Recently I "discovered" that the ShortRead-function readFastq() is able to read normal .fastq files and also compressed .fastq.gz files. In my understanding, the file format should not influence the results.
dat <- ShortRead::readFastq(dirPath = "./", pattern = "tmp.fastq") dat.gz <- ShortRead::readFastq(dirPath = "./", pattern = "tmp.fastq.gz") length(dat) length(dat.gz)
I get all the NGS-results as compressed *.fastq.gz files. Therefore, for this "test" I basically used the same file, first I analysed it in its compressed state and than I did the same thing but decompressed it beforehand using "gunzip".
But for some reason, I get only half of the number of sequences if I read the .fastq.gz file compared to the uncompressed file. If I analyze the data further I get basically the same number of unique sequences but with also exactly only half of the reads per unique sequence. Just to avoid confusion, with "reads" I mean how often can I find the same unique sequence within the .fastq file.

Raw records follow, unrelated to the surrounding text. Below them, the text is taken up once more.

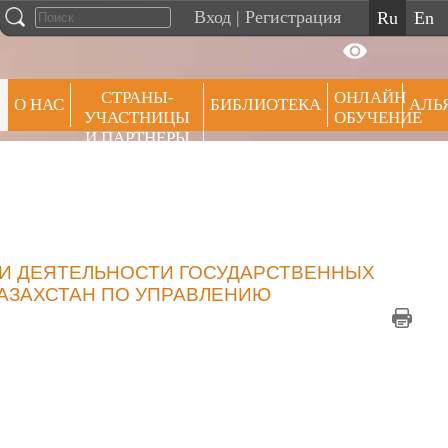
Вход
|
Регистрация
ru
en
СТРАНЫ-
ОНЛАЙН
О НАС
БИБЛИОТЕКА
АЛЬ
УЧАСТНИЦЫ
ОБУЧЕНИЕ
И ПАРТНЕРЫ
ПРЕ
И ДЕЯТЕЛЬНОСТИ ГОСУДАРСТВЕННЫХ
КАЗАХСТАН ПО УПРАВЛЕНИЮ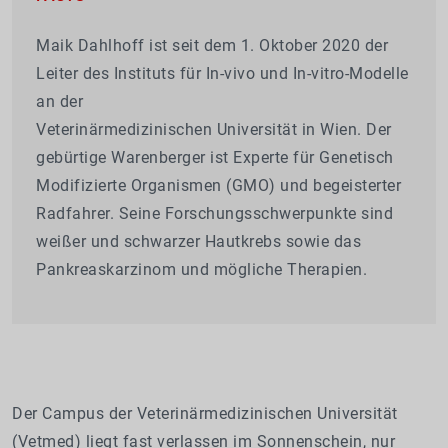
Maik Dahlhoff ist seit dem 1. Oktober 2020 der
Leiter des Instituts für In-vivo und In-vitro-Modelle
an der
Veterinärmedizinischen Universität in Wien. Der
gebürtige Warenberger ist Experte für Genetisch
Modifizierte Organismen (GMO) und begeisterter
Radfahrer. Seine Forschungsschwerpunkte sind
weißer und schwarzer Hautkrebs sowie das
Pankreaskarzinom und mögliche Therapien.
Der Campus der Veterinärmedizinischen Universität
(Vetmed) liegt fast verlassen im Sonnenschein, nur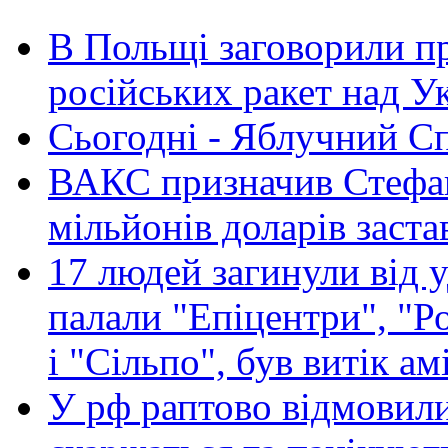
В Польщі заговорили п
російських ракет над У
Сьогодні - Яблучний Спа
ВАКС призначив Стефан
мільйонів доларів заста
17 людей загинули від у
палали "Епіцентри", "Р
і "Сільпо", був витік ам
У рф раптово відмовили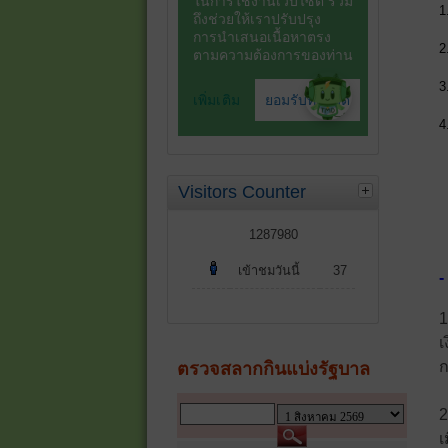
1
2
3
4
Visitors Counter
1287980
เข้าชมวันนี้
37
-
1
เ
2
เ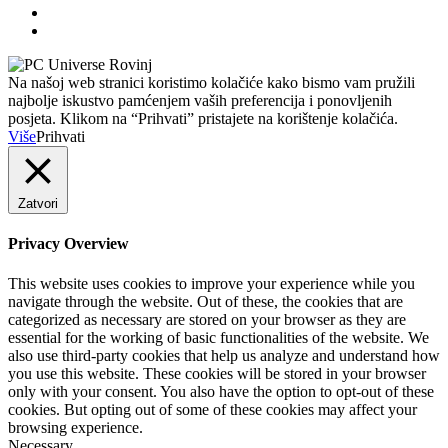
Na našoj web stranici koristimo kolačiće kako bismo vam pružili
najbolje iskustvo pamćenjem vaših preferencija i ponovljenih
posjeta. Klikom na “Prihvati” pristajete na korištenje kolačića.
Više
Prihvati
Zatvori
Privacy Overview
This website uses cookies to improve your experience while you
navigate through the website. Out of these, the cookies that are
categorized as necessary are stored on your browser as they are
essential for the working of basic functionalities of the website. We
also use third-party cookies that help us analyze and understand how
you use this website. These cookies will be stored in your browser
only with your consent. You also have the option to opt-out of these
cookies. But opting out of some of these cookies may affect your
browsing experience.
Necessary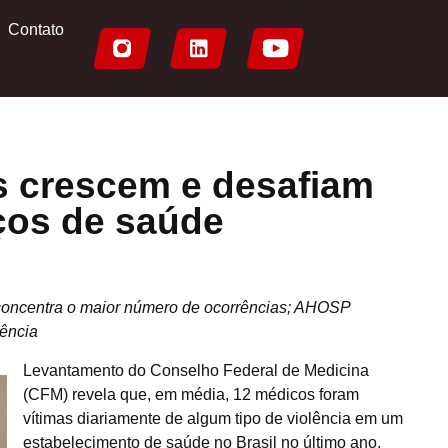
Contato
 crescem e desafiam
ços de saúde
oncentra o maior número de ocorrências; AHOSP
tência
Levantamento do Conselho Federal de Medicina
(CFM) revela que, em média, 12 médicos foram
vítimas diariamente de algum tipo de violência em um
estabelecimento de saúde no Brasil no último ano.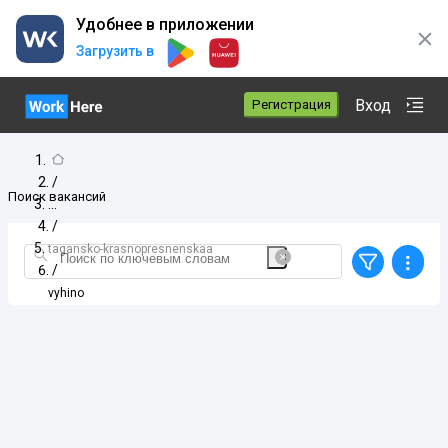
Удобнее в приложении
Загрузить в
Вход
Регистрация
/
Поиск вакансий
/
tagansko-krasnopresnenskaa
/
vyhino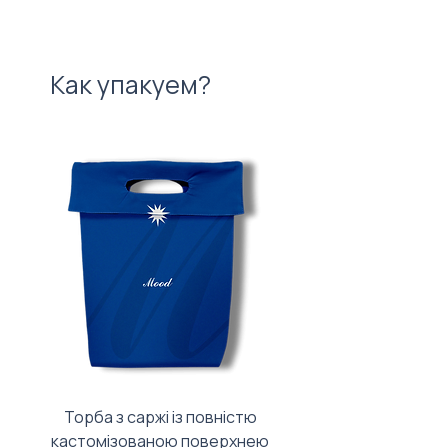
Как упакуем?
Торба з саржі із повністю
Тканинний мішечок з
кастомізованою поверхнею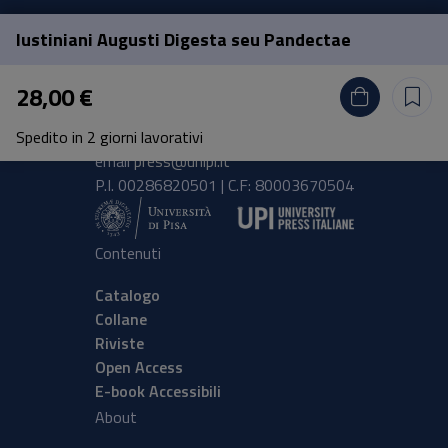
Iustiniani Augusti Digesta seu Pandectae
Pisa University Press
28,00 €
Lungarno Pacinotti 43/44 56126 Pisa
Spedito in 2 giorni lavorativi
tel.
+39 050 2212056
email
press@unipi.it
P.I. 00286820501 | C.F: 80003670504
Contenuti
Catalogo
Collane
Riviste
Open Access
E-book Accessibili
About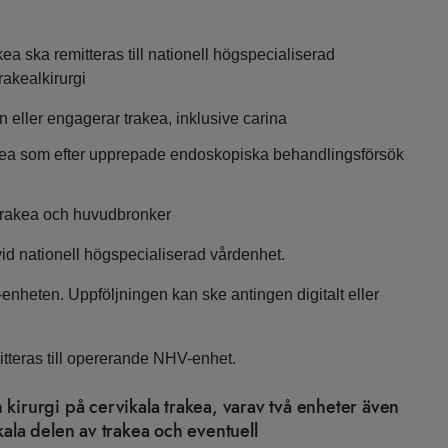
ea ska remitteras till nationell högspecialiserad
rakealkirurgi
 eller engagerar trakea, inklusive carina
trakea som efter upprepade endoskopiska behandlingsförsök
i trakea och huvudbronker
vid nationell högspecialiserad vårdenhet.
-enheten. Uppföljningen kan ske antingen digitalt eller
itteras till opererande NHV-enhet.
kirurgi på cervikala trakea, varav två enheter även
ala delen av trakea och eventuell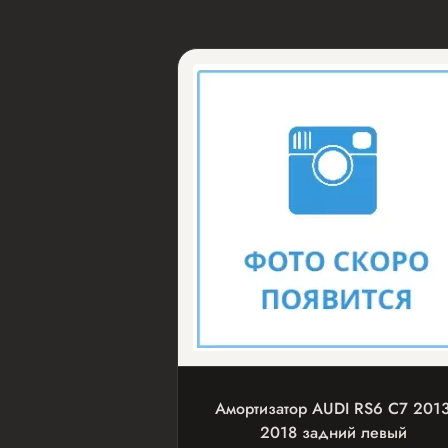
Амортизатор AUDI RS6 С7 2013
2018 задний левый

Unfortunately, I cannot share the .fastq files since they are confidential but, assuming this is not only a problem on my side, this phenomenon should be present with every available .fastq file.
After some time I investigated this issue further by utilising an artificially small test-file, containing only 5 unique sequences. Reading the compressed file
ShortRead::readFastq(dirPath = "./", pattern = "tmp.fastq.gz") leads to actually getting all 5 sequences just once but reading the decompressed file
ShortRead::readFastq(dirPath = "./", pattern = "tmp.fastq") results in getting all 5 sequences twice (so in total 10 sequences). I also double-checked the .fastq and the fastq.gz file and there should only be 5 sequences in total.
I'm using R version 3.5.0 (2018-04-23) -- "Joy in Playing" and the ‘ShortRead’ package version 1.40.0.
Can somebody maybe reproduce this issue with there own .fastq-files?